The Times cites one researcher's pet theory that the cellular process of aging itself may be gradually changing in humans' favor.

3 of 321 comments (clear)

  1. Re:Environmental impacts? by Anonymous Coward · · Score: 5, Interesting

    There's a theory that I first heard from Richard Dawkings about how to most reliably raise the average age of human population. In short, have children as late as possible (in the 30s and 40s to begin with, increasing with future generations). The thing is, in evolutionary terms the genes that kill you before procreation are actively selected against; yet those that kill you just as reliably later in life are passed on. So if you have children at 40 (disregarding the complications and risks) it's likely that they won't inherit genes that are likely to kill them in their 30s. Thus the population in western "1st world" countries is aging, having children later and this may also be a contributing factor to the phenomenon.

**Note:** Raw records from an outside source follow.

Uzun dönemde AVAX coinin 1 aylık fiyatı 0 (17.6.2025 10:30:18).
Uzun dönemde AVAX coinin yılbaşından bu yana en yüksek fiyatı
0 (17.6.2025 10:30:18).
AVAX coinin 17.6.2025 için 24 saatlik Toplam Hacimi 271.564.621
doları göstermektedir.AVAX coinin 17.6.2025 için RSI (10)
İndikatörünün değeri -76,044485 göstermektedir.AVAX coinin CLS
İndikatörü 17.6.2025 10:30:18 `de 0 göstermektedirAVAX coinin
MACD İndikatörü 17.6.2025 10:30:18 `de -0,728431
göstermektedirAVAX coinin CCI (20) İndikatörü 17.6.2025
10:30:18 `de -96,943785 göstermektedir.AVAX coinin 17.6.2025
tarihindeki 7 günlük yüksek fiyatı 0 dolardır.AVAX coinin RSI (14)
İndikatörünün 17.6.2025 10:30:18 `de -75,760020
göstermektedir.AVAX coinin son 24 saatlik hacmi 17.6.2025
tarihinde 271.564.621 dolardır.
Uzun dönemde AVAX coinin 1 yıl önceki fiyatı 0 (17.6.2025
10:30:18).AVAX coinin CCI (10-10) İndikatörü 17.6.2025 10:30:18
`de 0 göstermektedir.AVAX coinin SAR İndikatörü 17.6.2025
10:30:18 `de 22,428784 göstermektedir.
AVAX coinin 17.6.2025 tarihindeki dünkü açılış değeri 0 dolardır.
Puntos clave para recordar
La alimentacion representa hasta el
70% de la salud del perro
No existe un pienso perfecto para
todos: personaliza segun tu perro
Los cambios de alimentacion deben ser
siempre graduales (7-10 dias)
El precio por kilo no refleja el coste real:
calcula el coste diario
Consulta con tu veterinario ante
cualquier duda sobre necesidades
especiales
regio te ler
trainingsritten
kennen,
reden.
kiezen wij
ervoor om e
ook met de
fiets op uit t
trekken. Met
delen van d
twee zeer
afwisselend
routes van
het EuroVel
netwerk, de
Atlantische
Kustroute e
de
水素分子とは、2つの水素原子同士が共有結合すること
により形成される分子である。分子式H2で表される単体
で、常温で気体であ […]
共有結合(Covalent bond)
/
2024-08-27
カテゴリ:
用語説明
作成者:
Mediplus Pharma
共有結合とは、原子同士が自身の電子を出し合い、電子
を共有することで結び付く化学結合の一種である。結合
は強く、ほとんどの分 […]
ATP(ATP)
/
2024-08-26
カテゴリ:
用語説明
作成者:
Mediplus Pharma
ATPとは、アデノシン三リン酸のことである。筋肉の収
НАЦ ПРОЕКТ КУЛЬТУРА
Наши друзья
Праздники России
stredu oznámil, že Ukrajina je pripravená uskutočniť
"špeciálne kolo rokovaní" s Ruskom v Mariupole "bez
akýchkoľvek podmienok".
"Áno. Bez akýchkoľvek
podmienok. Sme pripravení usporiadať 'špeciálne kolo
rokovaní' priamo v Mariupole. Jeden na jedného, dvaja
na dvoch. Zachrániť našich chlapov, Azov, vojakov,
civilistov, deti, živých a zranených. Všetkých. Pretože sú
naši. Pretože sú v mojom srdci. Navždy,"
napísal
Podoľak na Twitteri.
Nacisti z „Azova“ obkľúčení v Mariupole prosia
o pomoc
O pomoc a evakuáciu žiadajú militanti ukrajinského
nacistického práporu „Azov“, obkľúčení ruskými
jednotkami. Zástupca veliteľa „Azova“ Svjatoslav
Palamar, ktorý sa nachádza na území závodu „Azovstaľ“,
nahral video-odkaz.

  2. Re:Environmental impacts? by Salgak1 · · Score: 5, Interesting

    . . . the fact that above-ground testing ceased, does not mean that remnants of the radiation are still not out there. The overall radiation background is still higher, that's why Low-background Steelis valuable for certain types of test instruments.

    Which, in turn, brings up a possible explanation: Could this be the result of radiation hormesis?

  3. Re:No smoking and clean water by Beezlebub33 · · Score: 5, Interesting

    Or it could be lack of lead in our gasoline, or any of a number of other pollutants that have been removed. Or reduced sulfur rain. Or maybe it is the effect of Flintstone vitamins between the ages of 5-10 with long term effects. Every once in a while we see a new report that says 'Substance X causes 20% increase in Disease Y', which nobody had noticed before, or 'Eating more Z reduces chance of Disease D'. It would not be surprising if some substance (or potentially a mix of substances that interact in unknown ways) that were a contributing factor to many diseases. It will take many, many years of statistical studies to identify the relationships. Look how long it has taken for someone to figure out that BPA should not be used to make bottles you drink out of.

    In addition to the idea that maybe we need better statistical understanding of environment on the human body, we also should be very careful with what pollutants we are putting into the environment. To pick a hot topic, what is the long term effect of microbeads in health care products, or fracking chemicals? We really, really don't know. This sort of thing should lead to a surplus of caution.